WHAT IS NEEDED | Exactly as they stand, give the records below again, with no images.

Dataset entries
▼
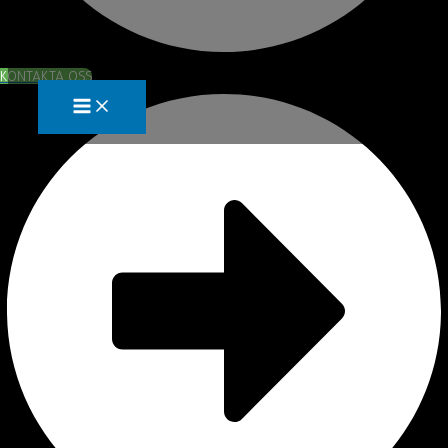
KONTAKTA OSS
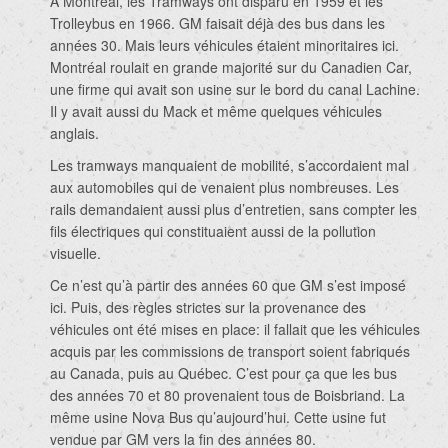
À Montréal, les Tramways ont disparu en 1959 et les
Trolleybus en 1966. GM faisait déjà des bus dans les
années 30. Mais leurs véhicules étaient minoritaires ici.
Montréal roulait en grande majorité sur du Canadien Car,
une firme qui avait son usine sur le bord du canal Lachine.
Il y avait aussi du Mack et même quelques véhicules
anglais.
Les tramways manquaient de mobilité, s’accordaient mal
aux automobiles qui de venaient plus nombreuses. Les
rails demandaient aussi plus d’entretien, sans compter les
fils électriques qui constituaient aussi de la pollution
visuelle.
Ce n’est qu’à partir des années 60 que GM s’est imposé
ici. Puis, des règles strictes sur la provenance des
véhicules ont été mises en place: il fallait que les véhicules
acquis par les commissions de transport soient fabriqués
au Canada, puis au Québec. C’est pour ça que les bus
des années 70 et 80 provenaient tous de Boisbriand. La
même usine Nova Bus qu’aujourd’hui. Cette usine fut
vendue par GM vers la fin des années 80.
▲
REPLY |
KONTAKTA OSS
À Montréal, les Tramways ont disparu en 1959 et les
Trolleybus en 1966. GM faisait déjà des bus dans les
années 30. Mais leurs véhicules étaient minoritaires ici.
Montréal roulait en grande majorité sur du Canadien Car,
une firme qui avait son usine sur le bord du canal Lachine.
Il y avait aussi du Mack et même quelques véhicules
anglais.
Les tramways manquaient de mobilité, s’accordaient mal
aux automobiles qui de venaient plus nombreuses. Les
rails demandaient aussi plus d’entretien, sans compter les
fils électriques qui constituaient aussi de la pollution
visuelle.
Ce n’est qu’à partir des années 60 que GM s’est imposé
ici. Puis, des règles strictes sur la provenance des
véhicules ont été mises en place: il fallait que les véhicules
acquis par les commissions de transport soient fabriqués
au Canada, puis au Québec. C’est pour ça que les bus
des années 70 et 80 provenaient tous de Boisbriand. La
même usine Nova Bus qu’aujourd’hui. Cette usine fut
vendue par GM vers la fin des années 80.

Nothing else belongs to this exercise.